Anna kindly provided her minutes from the discussion with Chris two weeks ago:

For many ECVs time series investigations, climatology data is used to remove the normal cyclic effect in the data. The idea is that anything such a difference between the years, or seasonal fluctuations, shows up in the data. This will be very useful for looking at connections between ECVs.

A Standard Climatology is one that is derived over 30 years and it can take the form of monthly averages or daily averages. So, for example, monthly averages of temperature would have a typical value for every January in the period 1981 to 2010. Standard Climatology’s always start in the January of first year of the decade i.e. 81, 91 etc).

Much of the satellite data being used does not cover a 30 year period (only Soil Moisture does) and so it’s more relevant for the climatology to be based on a shorter period such as 20 years (e.g. SST climatology from 1991 to 2010) which could be known as a Reference Climatology. Alternately one can use an Independent Climatology from elsewhere.

The way some ECV datasets behave affects how appropriate granularity of the climatology should be. E.g. Soil Moisture is affected by the previous rainfall, so daily comparisons are not useful, but once a monthly average is applied the trends even out and patterns emerge.

For the Teleconnections Use Case in the Toolbox, it would extend the usability of the data and the Toolbox if we have Climatology data. Not everyone will want to use it, but it would be really helpful to have the option. However each ECV team will have a different climatology associated with it so it would be better to have an Internal Reference Climatology for each team. This may be a monthly average but for some ECVs it could be more appropriate to be a daily or twice monthly climatology.

Once the climatology is done and documented there will be no changes needed so it’s not an ongoing task.

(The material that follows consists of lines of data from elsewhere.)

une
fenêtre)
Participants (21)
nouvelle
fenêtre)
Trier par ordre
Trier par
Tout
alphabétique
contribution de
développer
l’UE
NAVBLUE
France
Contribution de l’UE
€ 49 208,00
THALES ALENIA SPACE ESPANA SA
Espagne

Note for glaciers and fire we probably don’t need a climatology.

For cloud it becomes quite complicated since there is a more 3D aspect to the data and may, for example, need different parameters for different cloud heights.

It could be that the Toolbox would have a connection that can detect if the climatology as netCDF files are available. Alternatively, we could just point the users to the climatology (wherever the files are) and Users can use them if they want to. However it would be good to have Standard climatology (30 Year standard) or the Internal Reference Climatology (e.g 20 years but approved by the ECV team) available on the CCI Open Data Portal.

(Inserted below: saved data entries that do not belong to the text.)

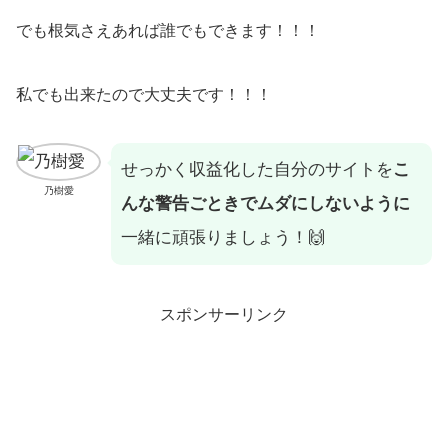
でも根気さえあれば誰でもできます！！！
私でも出来たので大丈夫です！！！
せっかく収益化した自分のサイトを
こ
乃樹愛
んな警告ごときでムダにしないように
一緒に頑張りましょう！🙌
スポンサーリンク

The Toolbox could provide a link that describes the climatology and what they are used for.

JanisGailis commented 7 years ago

@lkeupp Can you look at this paper and comment on the approach described there with respect to treating uncertainty data when averaging?

Propagation of uncertainties when averaging: http://isi.ssl.berkeley.edu/~tatebe/whitepapers/Combining%20Errors.pdf

lkeupp commented 7 years ago

Looks reasonable. I wrote a mail to Kevin asking him to have a look at the paper, too.

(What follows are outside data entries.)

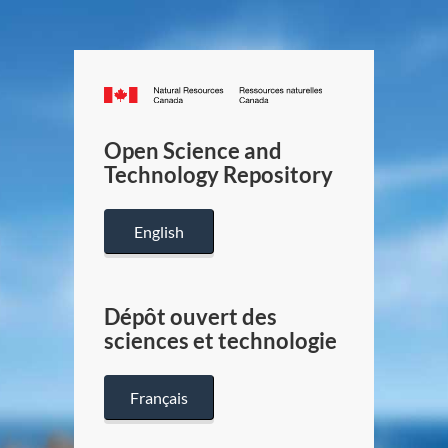
Canada.ca
/
Gouverneme
Open Science and
du
Technology Repository
Canada
English
Dépôt ouvert des
sciences et technologie
Français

kjpearson commented 7 years ago

The paper gives the correct way to generate the mean and standard deviation from sets of numbers. The question then is whether this provides useful estimators for the parent population(s) that the samples are taken from.

This is the correct way to combine random uncertainties assuming all years are just randomly scattered about the mean that we are calculating (ie. the climatology). The correct way to combine any systematic or correlated uncertainty components in the datasets is a dificult problem. It depends on the spatial and temporal timescales and characteristics involved and is one of the things being worked on in FIDUCEO.

For SST there may be helpful code already in https://github.com/bcdev/sst-cci-toolbox

JanisGailis commented 7 years ago

Thanks!

JanisGailis commented 7 years ago

LTA works with datasources. There will probably be changes to the operation, but those should be new issues.